青森駅周辺
      カミさんのオマケ記
                                
酸ヶ湯から帰るときに時間が少しあったので
ふらふらと歩いた青森駅周辺。
実はカミさんはずっとずっと昔の学生時代
大学の仲間や先輩、教授と東北を旅行した事がある。
その時にも青森駅周辺も歩いた記憶が・・
あまりに歳月が経っているので殆ど記憶に無い。
思い出すのは
駅近くの青空市場で
その場で焼いてくれた「ハタハタ」をフウフウいいながら食べた事。

そして青函連絡船の乗り場で
ちょうど函館に発つ船に向かって
知らない人ばかりだったのに、思い切り手を振って見送った事。

青函連絡船はその後なくなり
青空市場だって今はないだろうけれど
あの青春時代のヒトコマは今でもキラキラと心の中で生きている。

トド肉?
エゾシカ肉?

なんか東北に来ました〜って感じ。

でもここまできたら
やっぱり「海鮮」が食べたいぞ。
駅からすぐのところに
こんな建物が。
ショッピングモールかな。
地下がどうやら
食料品売り場になっているらしい


地下に降りると
そこはデパ地下の装いではなく
昔懐かしい「市場」
なんだか初めて来たのではない様な錯覚。
ダンさんに、青森駅の傍の
青空市場で「ハタハタ」を食べた話をしたら
「それはきっと、この市場の前身だと思うよ」と。

「駅前の再開発で、きっと辺りの市場が全部
このビルの地下に入ったのではないかな。
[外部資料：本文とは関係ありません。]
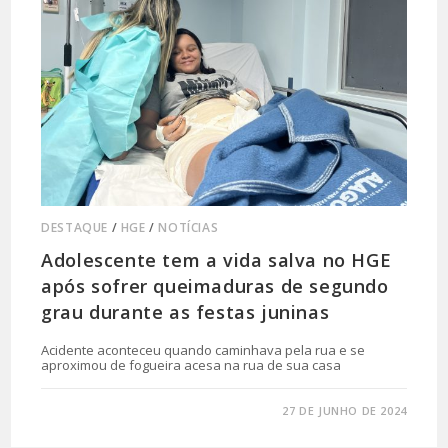
DESTAQUE
/
HGE
/
NOTÍCIAS
Adolescente tem a vida salva no HGE
após sofrer queimaduras de segundo
grau durante as festas juninas
Acidente aconteceu quando caminhava pela rua e se
aproximou de fogueira acesa na rua de sua casa
0 COMENTÁRIO
27 DE JUNHO DE 2024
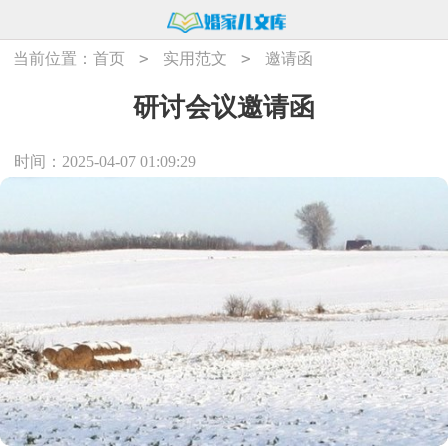
>
>
当前位置：
首页
实用范文
邀请函
研讨会议邀请函
时间：2025-04-07 01:09:29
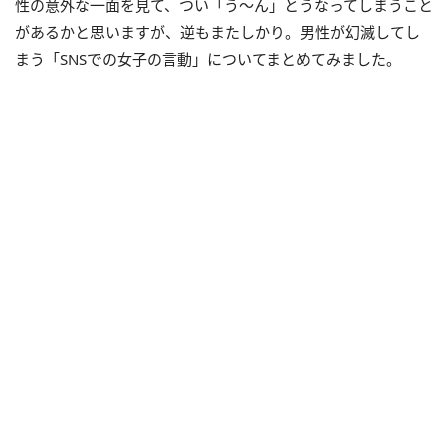
性の意外な一面を見て、つい「う～ん」とうなってしまうこと
があるかと思いますが、逆もまたしかり。男性が幻滅してし
まう「SNSでの女子の言動」についてまとめてみました。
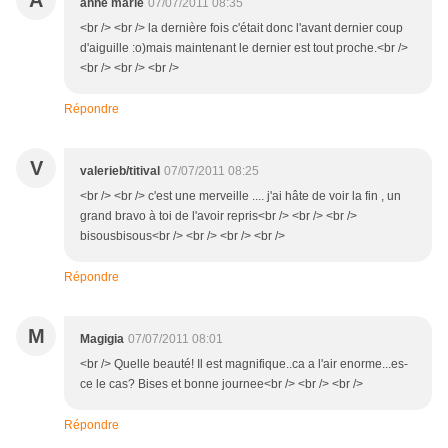
A
anne marie
07/07/2011 08:35
<br /> <br /> la dernière fois c'était donc l'avant dernier coup
d'aiguille :o)mais maintenant le dernier est tout proche.<br />
<br /> <br /> <br />
Répondre
V
valerieb/titival
07/07/2011 08:25
<br /> <br /> c'est une merveille .... j'ai hâte de voir la fin , un
grand bravo à toi de l'avoir repris<br /> <br /> <br />
bisousbisous<br /> <br /> <br /> <br />
Répondre
M
Magigia
07/07/2011 08:01
<br /> Quelle beauté! Il est magnifique..ca a l'air enorme...es-
ce le cas? Bises et bonne journee<br /> <br /> <br />
Répondre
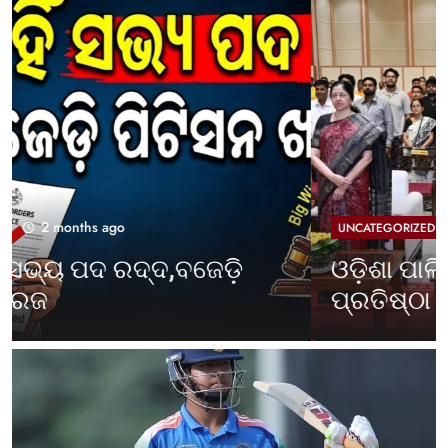
2 months ago
UNCATEGORIZED
ଓଡ଼ିଶା ପାଳିଲା ପଶ୍ଚିମବଙ୍ଗ
ପ୍ରତିଷ୍ଠା ଦିବସ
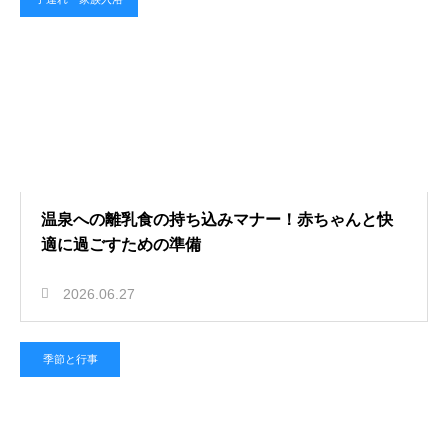
温泉への離乳食の持ち込みマナー！赤ちゃんと快
適に過ごすための準備
2026.06.27
季節と行事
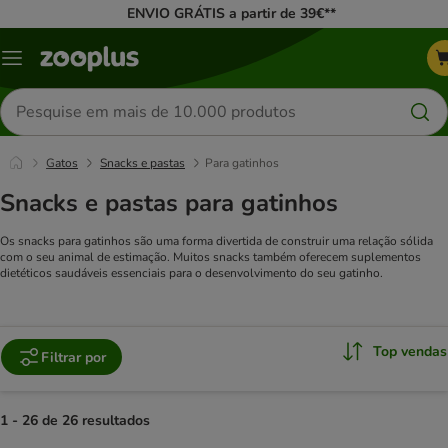
ENVIO GRÁTIS a partir de 39€**
Menu
Pesquisar
produtos
Gatos
Snacks e pastas
Para gatinhos
Snacks e pastas para gatinhos
Os snacks para gatinhos são uma forma divertida de construir uma relação sólida
com o seu animal de estimação. Muitos snacks também oferecem suplementos
dietéticos saudáveis essenciais para o desenvolvimento do seu gatinho.
Top vendas
Filtrar por
1 - 26 de 26 resultados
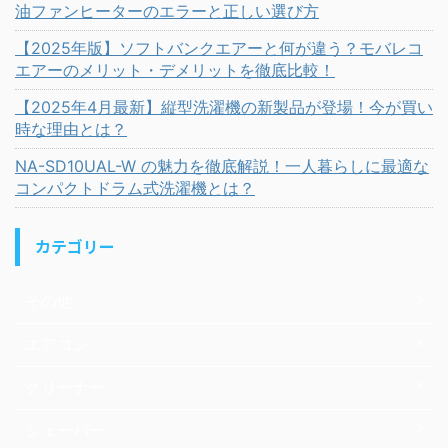
油ファンヒーターのエラーと正しい選び方
【2025年版】ソフトバンクエアーと何が違う？モバレコ
エアーのメリット・デメリットを徹底比較！
【2025年4月最新】縦型洗濯機の新製品が登場！今が買い
時な理由とは？
NA-SD10UAL-W の魅力を徹底解説！一人暮らしに最適な
コンパクトドラム式洗濯機とは？
カテゴリー
その他
エアコン
クリーナー
シェーバー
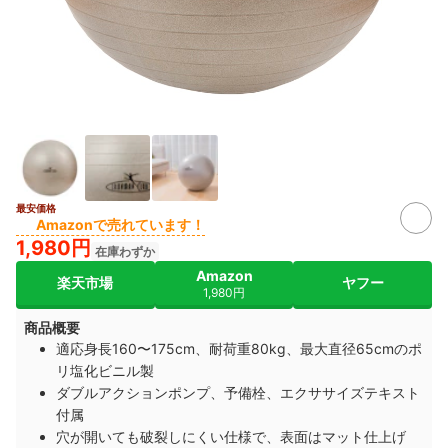
最安価格
Amazonで売れています！
1,980円
在庫わずか
Amazon
楽天市場
ヤフー
1,980円
商品概要
適応身長160〜175cm、耐荷重80kg、最大直径65cmのポ
リ塩化ビニル製
ダブルアクションポンプ、予備栓、エクササイズテキスト
付属
穴が開いても破裂しにくい仕様で、表面はマット仕上げ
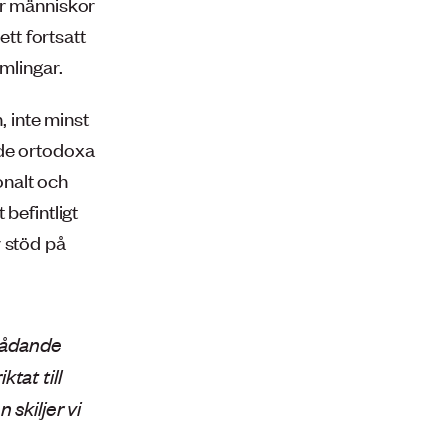
är människor
ett fortsatt
mlingar.
, inte minst
 de ortodoxa
onalt och
befintligt
r stöd på
rådande
tat till
 skiljer vi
」

ああ、そうかもしれない。
そして、昔ながらの「市場」のイメージを残しながら
こうして続いているのかもしれない。

ハタハタの丸焼きはなかったけれど
狭い通路を歩きながら
心は遠い昔に帰っていた。

昔の市場そのままの姿の店が並ぶ一角に
イマドキ風のレストランが。
海鮮丼と書かれた幟に誘われて
店内に入る。

注文は勿論、海鮮丼とビール。

まもなく目の前に来たのは
ホタテやイクラや海老などが
タップリ乗った海鮮丼。

「海老が・・動いてる・・」
目を丸くして驚く私を
くすっと笑って店員さんが去っていく。
新鮮なんだね・・と
気を取り直して食べようとした私だけれど・・
新鮮すぎる。
海老が・・暴れる。
その度に「ひゃっ!」っと椅子から転げ落ちそうになる私。
恥ずかしいと思いながら
でも海老がパフォーマンスするたびに反応してしまった私。
なんとか食べ終わったけれど・・疲れた。
味?わかるわきゃ無い。
青森駅は目の前が海。
そして今はこんな素敵な公園や散歩道ができている。
横浜界隈と似ている気もして、すっかり気に入った。
青森って、もっと何も無いところかと思っていたけど
駅周辺がこんなに魅力があるなんて。
公園で何かを見つけ、急いで走っていってカメラを向けた私。
私の視線の向こうには
あの「青函連絡船」が。

そう、昔、私はここでこうやって
函館行きの船がユックリ海にでるのを
手を振って見送ったんだっけ。


たったそれだけのシーンだけれど
こんなに懐かしいのは
その当時の思い出が一緒に湧き上がってくるから。
この懐かしい場所に、ダンさんと再訪できて良かった。
またひとつ、私の記憶箱ににダンさんとの思い出が加わった。
思いがけずに
記憶の糸がたどれた青森駅でのひと時も
そろそろおしまい。

北東北に週末だけの
スピード旅ではあったけれど
思ったよりも
ずっとずっと中身の濃い
充足感のある二日間だった。

帰りたくないね〜・・は、いつものセリフ。
また来ようね〜〜・・も、いつものセリフ。